The river you see today is actually an extension of Don Pedro Reservoir to the west, which backs up as far as Wards Ferry. Don Pedro Reservoir is the sixth-largest man-made lake in California and has a shoreline of 160 miles with a surface area of 13,000 acres of water. The reservoir sits atop 26 miles of the Tuolumne River, and the first dam was completed in 1923. Subsequent dam building was resumed in 1967 expanding to the present size. This stored water backs up all the way to Wards Ferry Rd. During dry years, there is a narrow river in the canyon below the bridge.
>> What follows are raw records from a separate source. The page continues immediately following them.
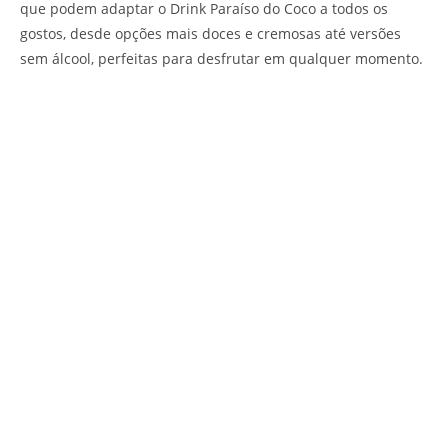
que podem adaptar o Drink Paraíso do Coco a todos os
gostos, desde opções mais doces e cremosas até versões
sem álcool, perfeitas para desfrutar em qualquer momento.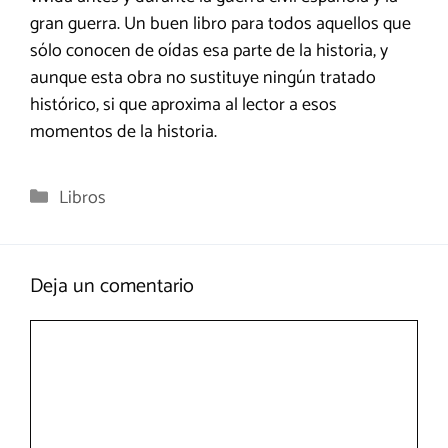
gran guerra. Un buen libro para todos aquellos que
sólo conocen de oídas esa parte de la historia, y
aunque esta obra no sustituye ningún tratado
histórico, si que aproxima al lector a esos
momentos de la historia.
Categorías
Libros
Deja un comentario
Comentario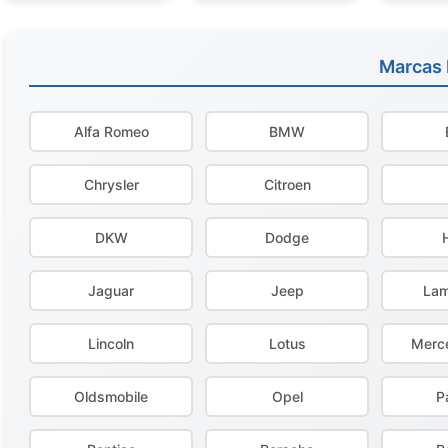
Marcas
Alfa Romeo
BMW
Chrysler
Citroen
DKW
Dodge
Jaguar
Jeep
Lam
Lincoln
Lotus
Merc
Oldsmobile
Opel
P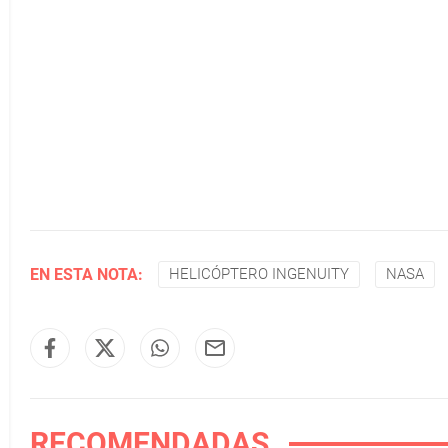
EN ESTA NOTA:
HELICÓPTERO INGENUITY
NASA
RECOMENDADAS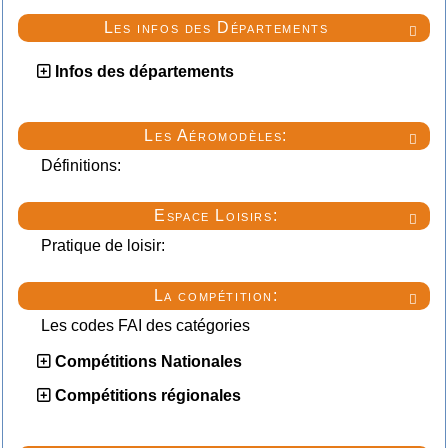
Les infos des Départements

Infos des départements
Les Aéromodèles:

Définitions:
Espace Loisirs:

Pratique de loisir:
La compétition:

Les codes FAI des catégories
Compétitions Nationales
Compétitions régionales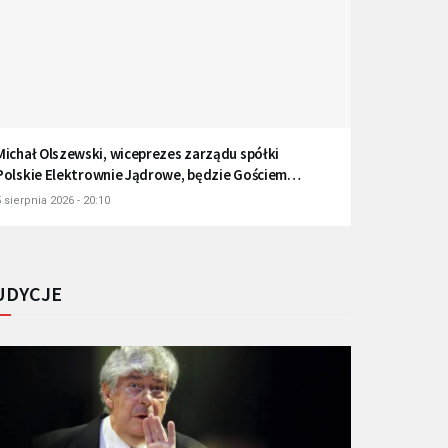
Michał Olszewski, wiceprezes zarządu spółki
Polskie Elektrownie Jądrowe, będzie Gościem
Radia Gdańsk
 sierpnia 2026 - 20:10
UDYCJE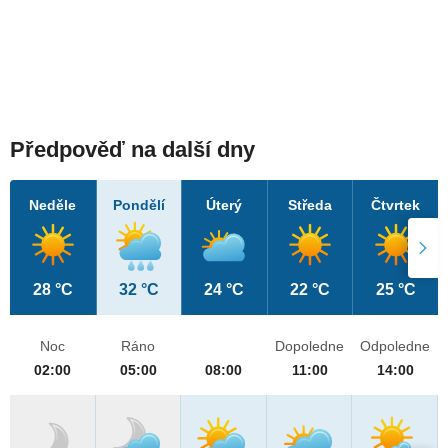
Předpověď na další dny
Neděle
Pondělí
Úterý
Středa
Čtvrtek
28 °C
32 °C
24 °C
22 °C
25 °C
Noc
Ráno
Dopoledne
Odpoledne
02:00
05:00
08:00
11:00
14:00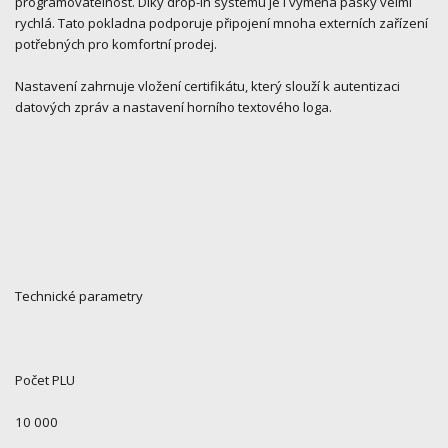
programovatelnost. Díky drop-in systému je i výměna pásky velmi
rychlá. Tato pokladna podporuje připojení mnoha externích zařízení
potřebných pro komfortní prodej.
Nastavení zahrnuje vložení certifikátu, který slouží k autentizaci
datových zpráv a nastavení horního textového loga.
Technické parametry
Počet PLU
10 000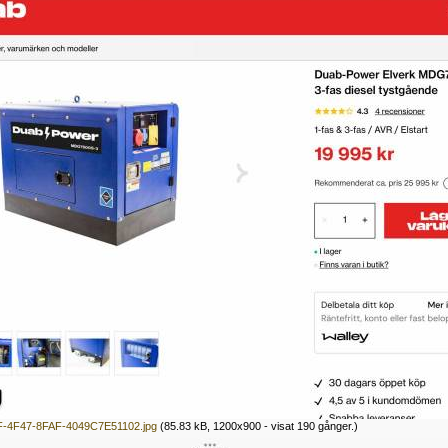
-4F47-8FAF-4049C7E51102.jpg
(85.83 kB, 1200x900 - visat 190 gånger.)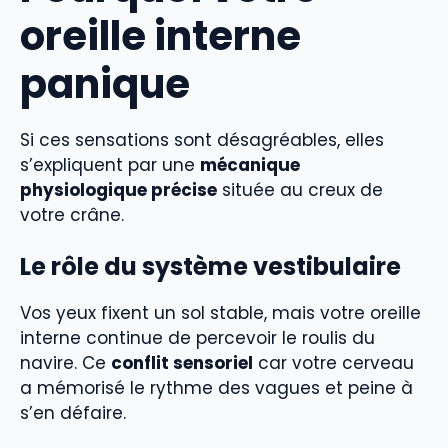
oreille interne
panique
Si ces sensations sont désagréables, elles
s’expliquent par une
mécanique
physiologique précise
située au creux de
votre crâne.
Le rôle du système vestibulaire
Vos yeux fixent un sol stable, mais votre oreille
interne continue de percevoir le roulis du
navire. Ce
conflit sensoriel
car votre cerveau
a mémorisé le rythme des vagues et peine à
s’en défaire.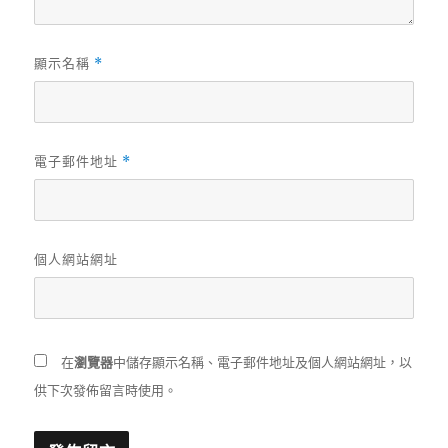
顯示名稱
*
電子郵件地址
*
個人網站網址
在
瀏覽器
中儲存顯示名稱、電子郵件地址及個人網站網址，以
供下次發佈留言時使用。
However, most years, the water in the canyon is a distant extension of the Don Pedro Reservoir and you could easily pilot your boat to the bridge.

The backstory of Wards Ferry dates to 1850, Joseph Ward built a ferry from hand cut logs and operated it himself throwing up a sign, ‘Ferry to Cross’. Those on foot paid Joseph Ward 25 cents to cross, and those mounted on horses paid 50 cents, usually paid in gold. Joseph Ward was killed within four years of starting his ferry operation. Getting paid in gold made him an opportune target for bandits, and he was said to be murdered for his gold. 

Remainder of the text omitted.